> TASK STATEMENT
Print the data below again in full, exactly as it stands, with no images.

----- DATA FOR REVIEW

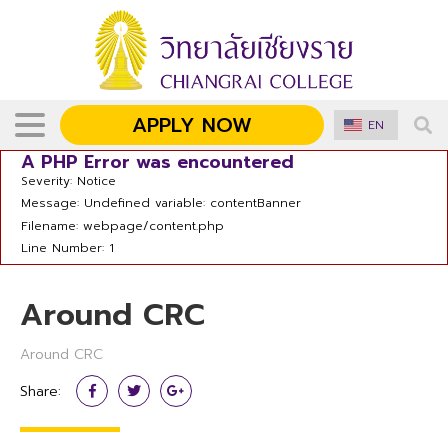
APPLY NOW
EN
A PHP Error was encountered
Severity: Notice
Message: Undefined variable: contentBanner
Filename: webpage/content.php
Line Number: 1
Around CRC
Around CRC
Share:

----------

> FINISHED TASK
APPLY NOW
EN
A PHP Error was encountered
Severity: Notice
Message: Undefined variable: contentBanner
Filename: webpage/content.php
Line Number: 1
Around CRC
Around CRC
Share:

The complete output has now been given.